Whenever a line of the data below holds the string "dragen", copy that line.

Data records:

----

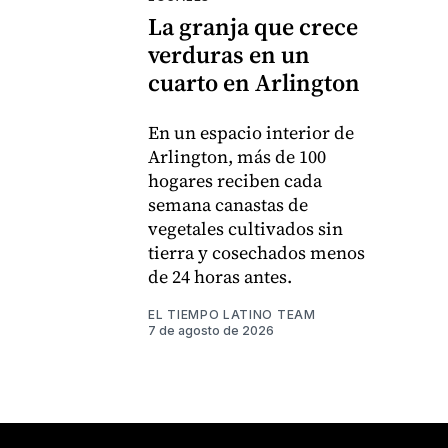
La granja que crece
verduras en un
cuarto en Arlington
En un espacio interior de
Arlington, más de 100
hogares reciben cada
semana canastas de
vegetales cultivados sin
tierra y cosechados menos
de 24 horas antes.
EL TIEMPO LATINO TEAM
7 de agosto de 2026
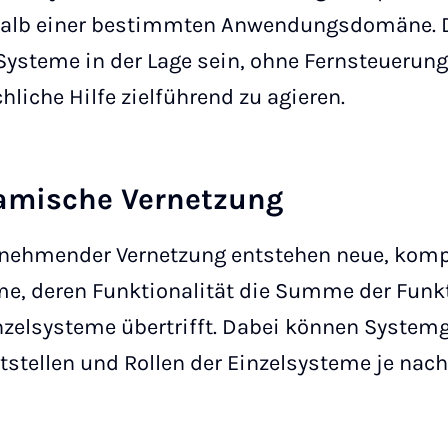
halb einer bestimmten Anwendungsdomäne.
Systeme in der Lage sein, ohne Fernsteuerung
liche Hilfe zielführend zu agieren.
amische Vernetzung
unehmender Vernetzung entstehen neue, komp
e, deren Funktionalität die Summe der Funkt
nzelsysteme übertrifft. Dabei können System
tstellen und Rollen der Einzelsysteme je nach 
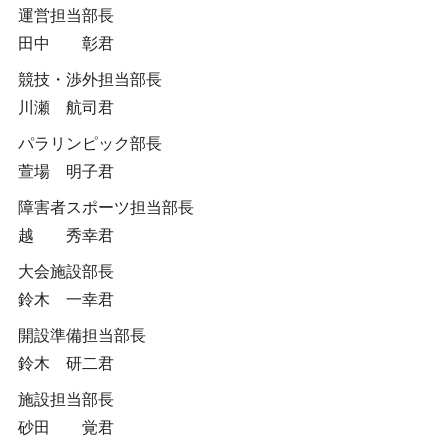
運営担当部長
田中 彰君
競技・渉外担当部長
川瀬 航司君
パラリンピック部長
萱場 明子君
障害者スポーツ担当部長
越 秀幸君
大会施設部長
鈴木 一幸君
開設準備担当部長
鈴木 研二君
施設担当部長
砂田 覚君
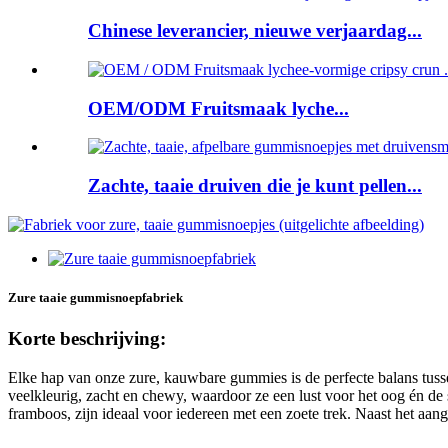
Chinese leverancier, nieuwe verjaardag...
OEM/ODM Fruitsmaak lyche...
Zachte, taaie druiven die je kunt pellen...
Zure taaie gummisnoepfabriek
Korte beschrijving:
Elke hap van onze zure, kauwbare gummies is de perfecte balans tuss
veelkleurig, zacht en chewy, waardoor ze een lust voor het oog én de 
framboos, zijn ideaal voor iedereen met een zoete trek. Naast het aan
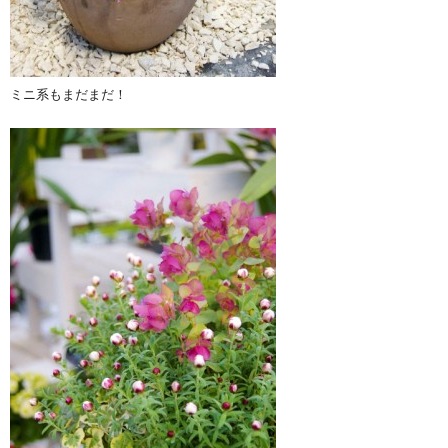
ミニ系もまだまだ！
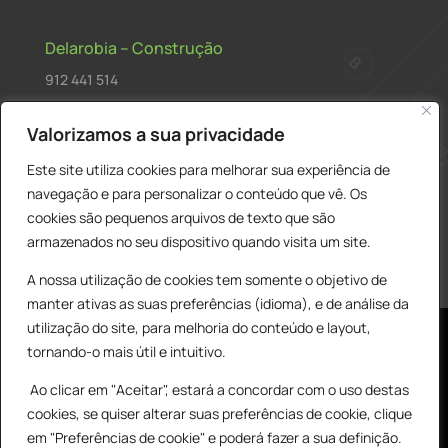
Delarobia – Construção
912 441 514
construcao@delarobia.pt
Valorizamos a sua privacidade
R. António Andrade, 1171
Este site utiliza cookies para melhorar sua experiência de
2820-287 • Charneca de Caparica
navegação e para personalizar o conteúdo que vê. Os
cookies são pequenos arquivos de texto que são
Products
PESQUISAR
search
armazenados no seu dispositivo quando visita um site.
A nossa utilização de cookies tem somente o objetivo de
manter ativas as suas preferências (idioma), e de análise da
utilização do site, para melhoria do conteúdo e layout,
tornando-o mais útil e intuitivo.
Ao clicar em "Aceitar", estará a concordar com o uso destas
cookies, se quiser alterar suas preferências de cookie, clique
© All Copyright 2025 by Delarobia.pt
0
em "Preferências de cookie" e poderá fazer a sua definição.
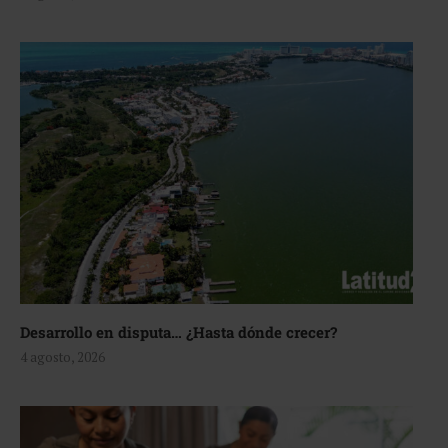
Desarrollo en disputa… ¿Hasta dónde crecer?
4 agosto, 2026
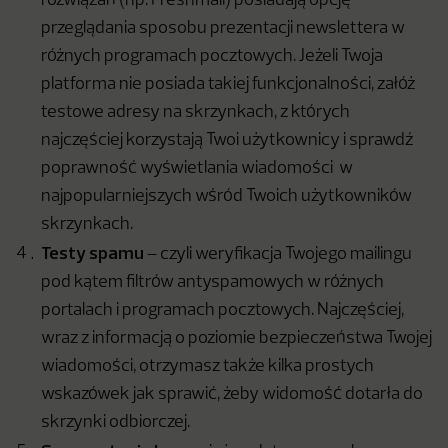
rozwiązań (np. Freshmail) posiadają opcję
przeglądania sposobu prezentacji newslettera w
różnych programach pocztowych. Jeżeli Twoja
platforma nie posiada takiej funkcjonalności, załóż
testowe adresy na skrzynkach, z których
najczęściej korzystają Twoi użytkownicy i sprawdź
poprawność wyświetlania wiadomości w
najpopularniejszych wśród Twoich użytkowników
skrzynkach.
Testy spamu
– czyli weryfikacja Twojego mailingu
pod kątem filtrów antyspamowych w różnych
portalach i programach pocztowych. Najczęściej,
wraz z informacją o poziomie bezpieczeństwa Twojej
wiadomości, otrzymasz także kilka prostych
wskazówek jak sprawić, żeby widomość dotarła do
skrzynki odbiorczej.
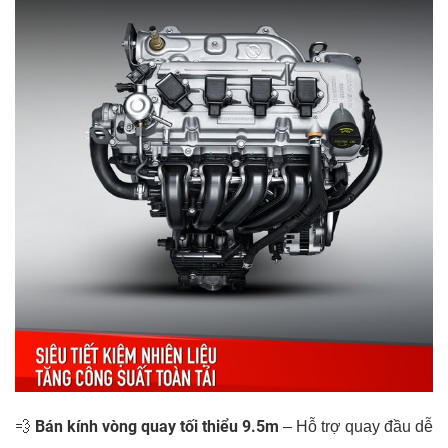
Bán kính vòng quay tối thiểu 9.5m
💨
– Hỗ trợ quay đầu dễ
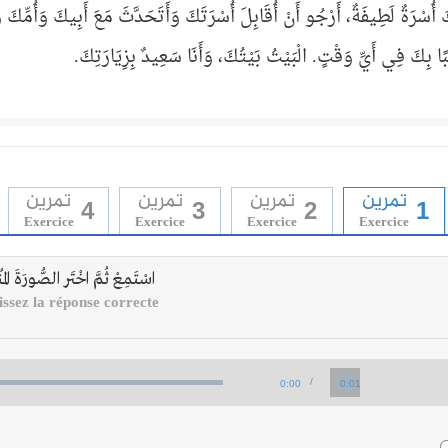
َ أُسْرَةٌ لَطِيفَةٌ، أَرْجُو أَنْ أُقَابِلَ أُسْرَتَكَ وَأَتَحَدَّثَ مَعَ أَبِيكَ وَأُمِّكَ 
ًا بِكَ فِي أَيِّ وَقْتٍ. الْبَيْتُ بَيْتُكَ، وَأَنَا سَعِيدٌ بِزِيَارَتِكَ.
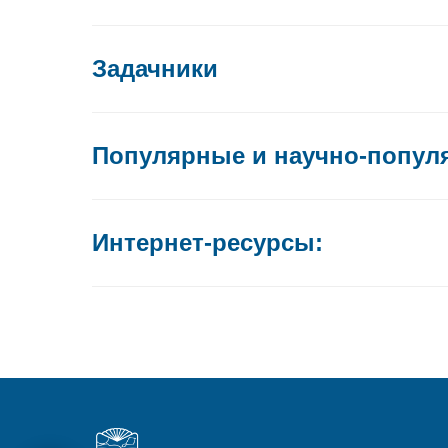
Задачники
Популярные и научно-популя
Интернет-ресурсы:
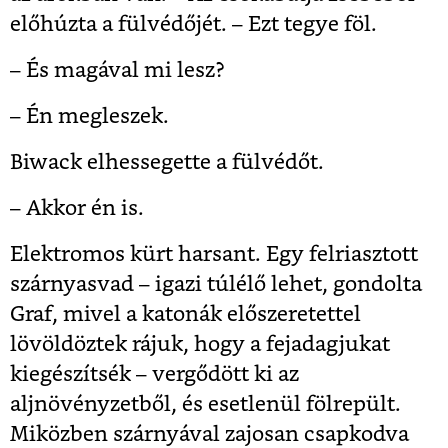
előhúzta a fülvédőjét. – Ezt tegye föl.
– És magával mi lesz?
– Én megleszek.
Biwack elhessegette a fülvédőt.
– Akkor én is.
Elektromos kürt harsant. Egy felriasztott
szárnyasvad – igazi túlélő lehet, gondolta
Graf, mivel a katonák előszeretettel
lövöldöztek rájuk, hogy a fejadagjukat
kiegészítsék – vergődött ki az
aljnövényzetből, és esetlenül fölrepült.
Miközben szárnyával zajosan csapkodva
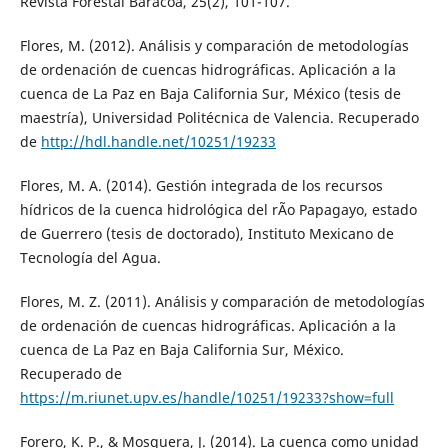
Revista Forestal Baracoa, 25(2), 101-107.
Flores, M. (2012). Análisis y comparación de metodologías
de ordenación de cuencas hidrográficas. Aplicación a la
cuenca de La Paz en Baja California Sur, México (tesis de
maestría), Universidad Politécnica de Valencia. Recuperado
de
http://hdl.handle.net/10251/19233
Flores, M. A. (2014). Gestión integrada de los recursos
hídricos de la cuenca hidrológica del rÃ­o Papagayo, estado
de Guerrero (tesis de doctorado), Instituto Mexicano de
Tecnología del Agua.
Flores, M. Z. (2011). Análisis y comparación de metodologías
de ordenación de cuencas hidrográficas. Aplicación a la
cuenca de La Paz en Baja California Sur, México.
Recuperado de
https://m.riunet.upv.es/handle/10251/19233?show=full
Forero, K. P., & Mosquera, J. (2014). La cuenca como unidad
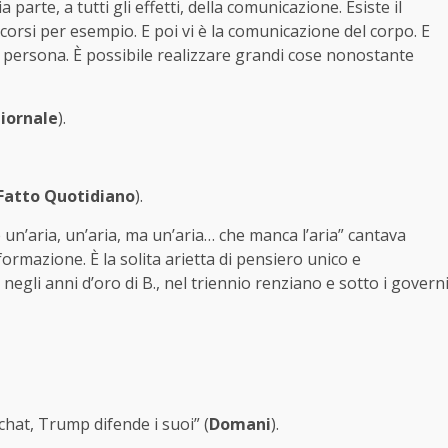
parte, a tutti gli effetti, della comunicazione. Esiste il
corsi per esempio. E poi vi è la comunicazione del corpo. E
lla persona. È possibile realizzare grandi cose nonostante
Giornale
).
 Fatto Quotidiano
).
’è un’aria, un’aria, ma un’aria… che manca l’aria” cantava
rmazione. È la solita arietta di pensiero unico e
gli anni d’oro di B., nel triennio renziano e sotto i govern
hat, Trump difende i suoi” (
Domani
).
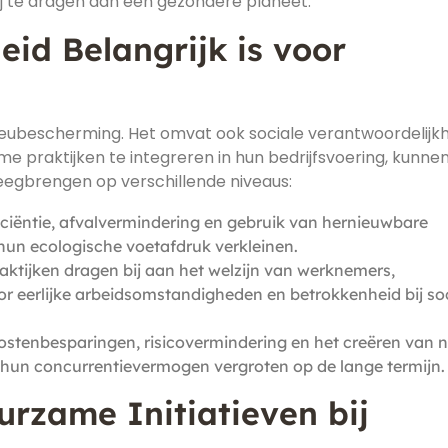
ij te dragen aan een gezondere planeet.
d Belangrijk is voor
ieubescherming. Het omvat ook sociale verantwoordelijk
 praktijken te integreren in hun bedrijfsvoering, kunne
eegbrengen op verschillende niveaus:
ciëntie, afvalvermindering en gebruik van hernieuwbare
un ecologische voetafdruk verkleinen.
ktijken dragen bij aan het welzijn van werknemers,
 eerlijke arbeidsomstandigheden en betrokkenheid bij so
stenbesparingen, risicovermindering en het creëren van 
 hun concurrentievermogen vergroten op de lange termijn.
rzame Initiatieven bij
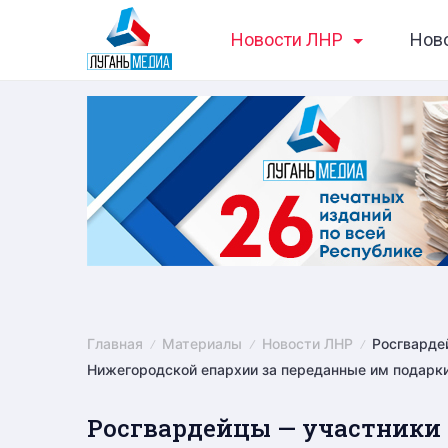
Skip
Новости ЛНР
Нов
to
content
Главная
Материалы
Новости ЛНР
Росгварде
Нижегородской епархии за переданные им подарк
Росгвардейцы — участники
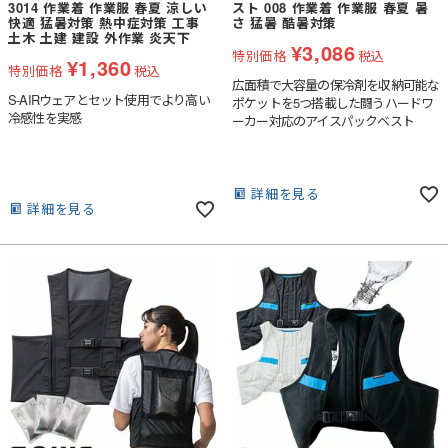
3014 作業着 作業服 春夏 涼しい
スト 008 作業着 作業服 春夏 暑
快適 猛暑対策 熱中症対策 工事
さ 猛暑 酷暑対策
土木 土建 建設 外作業 炎天下
¥
3,086
特別価格
税込
¥
1,360
特別価格
税込
広面積で大容量の保冷剤を収納可能な
S-AIRウェアとセット使用でより高い
ポケットを5つ搭載した闘うハードワ
冷感性を実感
ーカー対応のアイスパックベスト
詳細を見る
詳細を見る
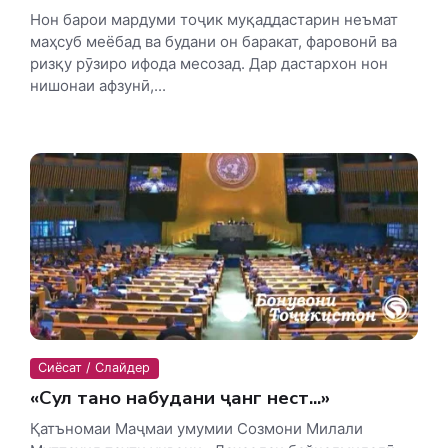
Нон барои мардуми тоҷик муқаддастарин неъмат
маҳсуб меёбад ва будани он баракат, фаровонӣ ва
ризқу рӯзиро ифода месозад. Дар дастархон нон
нишонаи афзунӣ,...
Сиёсат / Слайдер
«Сулҳ танҳо набудани ҷанг нест...»
Қатъномаи Маҷмаи умумии Созмони Милали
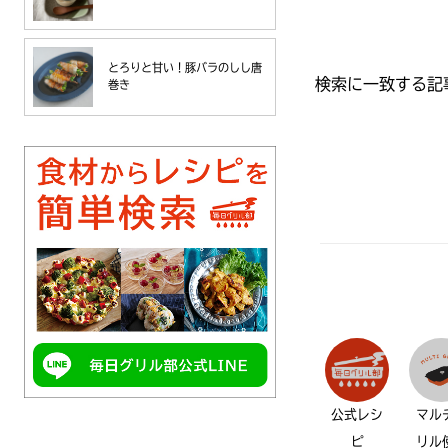
とろりと甘い！豚バラのしし唐
検索に一致する記
巻き
公式レシ
マル
ピ
リル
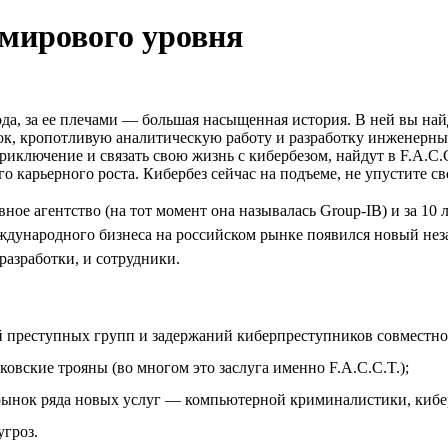
 мирового уровня
ода, за ее плечами — большая насыщенная история. В ней вы н
, кропотливую аналитическую работу и разработку инженерных
приключение и связать свою жизнь с кибербезом, найдут в F.A.C.
го карьерного роста. Кибербез сейчас на подъеме, не упустите с
ное агентство (на тот момент она называлась Group-IB) и за 10 
ждународного бизнеса на российском рынке появился новый незав
 разработки, и сотрудники.
 преступных групп и задержаний киберпреступников совместно
ковские трояны (во многом это заслуга именно F.A.C.C.T.);
 рынок ряда новых услуг — компьютерной криминалистики, кибер
угроз.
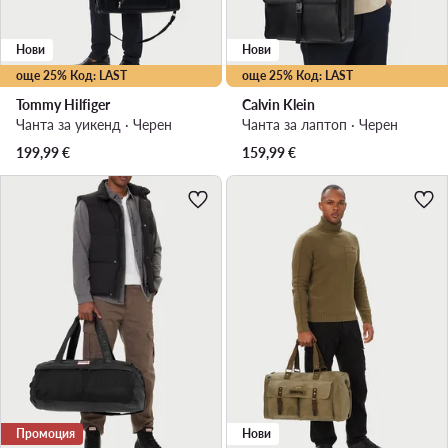
Нови
Нови
още 25% Код: LAST
още 25% Код: LAST
Tommy Hilfiger
Calvin Klein
Чанта за уикенд · Черен
Чанта за лаптоп · Черен
199,99
€
159,99
€
Промоция
Нови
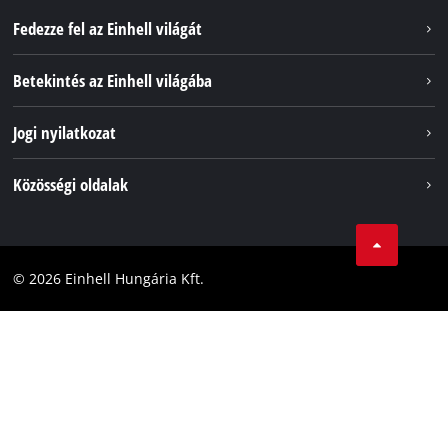
Fedezze fel az Einhell világát
Szolgáltatások
Betekintés az Einhell világába
Akkumulátorrendszer
Rólunk
Jogi nyilatkozat
Fenntarthatóság
Impresszum
Közösségi oldalak
Az Einhell világszerte
Adatvédelem
Karrier
LinkedIn
Megfelelőség
YouТube
Akadálymentesítési Nyilatkozat
© 2026 Einhell Hungária Kft.
Facebook
Instagram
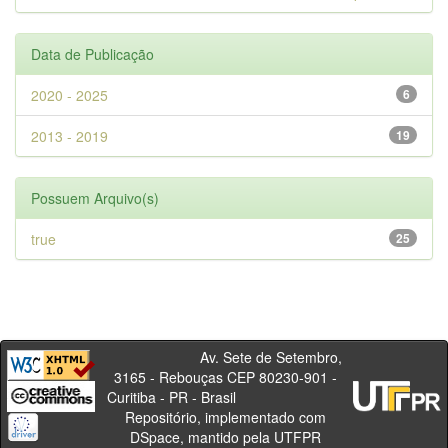
Data de Publicação
2020 - 2025
6
2013 - 2019
19
Possuem Arquivo(s)
true
25
Av. Sete de Setembro,
3165 - Rebouças CEP 80230-901 -
Curitiba - PR - Brasil
Repositório, implementado com
DSpace, mantido pela UTFPR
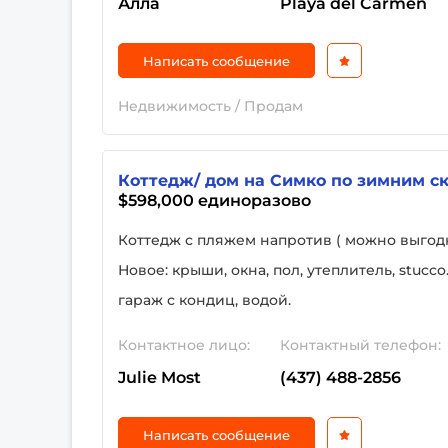
Алла
Playa del Carmen
Написать сообщение
Недвижимость / Продам
Коттедж/ дом на Симко по зимним с
$598,000 единоразово
Коттедж с пляжем напротив ( можно выгодн
Новое: крыши, окна, пол, утеплитель, stucc
гараж с кондиц, водой.
Контактное лицо:
Контактный телефон:
Julie Most
(437) 488-2856
Написать сообщение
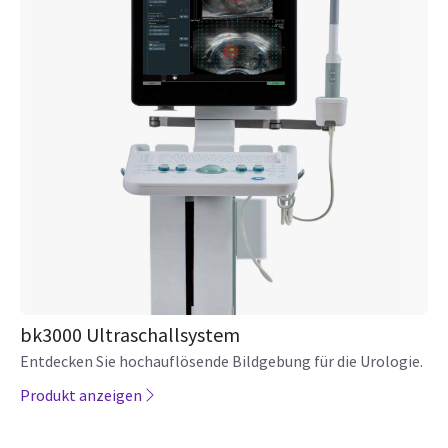
bk3000 Ultraschallsystem
Entdecken Sie hochauflösende Bildgebung für die Urologie.
Produkt anzeigen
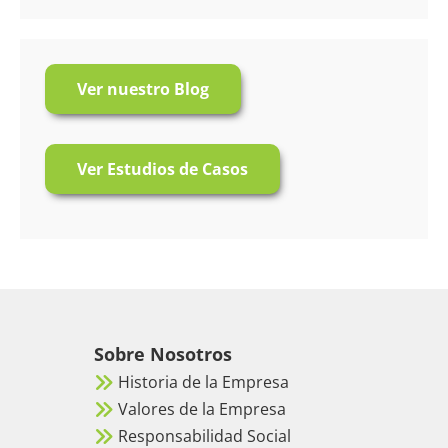
Ver nuestro Blog
Ver Estudios de Casos
Sobre Nosotros
Historia de la Empresa
Valores de la Empresa
Responsabilidad Social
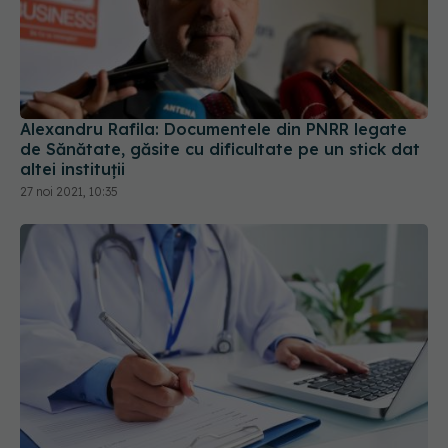
Alexandru Rafila: Documentele din PNRR legate
de Sănătate, găsite cu dificultate pe un stick dat
altei instituții
27 noi 2021, 10:35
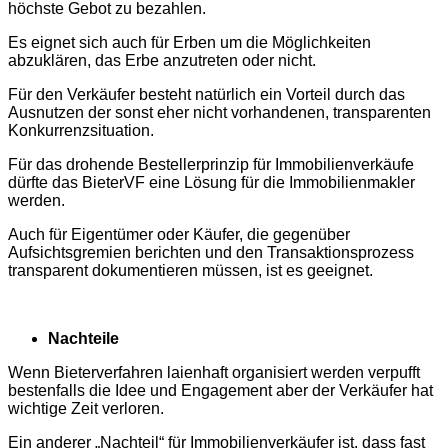
höchste Gebot zu bezahlen.
Es eignet sich auch für Erben um die Möglichkeiten
abzuklären, das Erbe anzutreten oder nicht.
Für den Verkäufer besteht natürlich ein Vorteil durch das
Ausnutzen der sonst eher nicht vorhandenen, transparenten
Konkurrenzsituation.
Für das drohende Bestellerprinzip für Immobilienverkäufe
dürfte das BieterVF eine Lösung für die Immobilienmakler
werden.
Auch für Eigentümer oder Käufer, die gegenüber
Aufsichtsgremien berichten und den Transaktionsprozess
transparent dokumentieren müssen, ist es geeignet.
Nachteile
Wenn Bieterverfahren laienhaft organisiert werden verpufft
bestenfalls die Idee und Engagement aber der Verkäufer hat
wichtige Zeit verloren.
Ein anderer „Nachteil“ für Immobilienverkäufer ist, dass fast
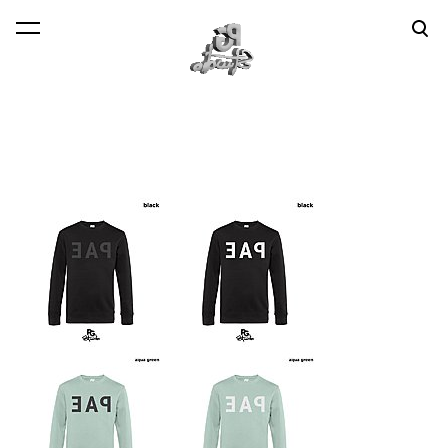
lisati ostukorvi.
Vaata ostukorvi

----

=== RESPONSE ===
ij te dragen aan een gezondere planeet.
ktijken dragen bij aan het welzijn van werknemers,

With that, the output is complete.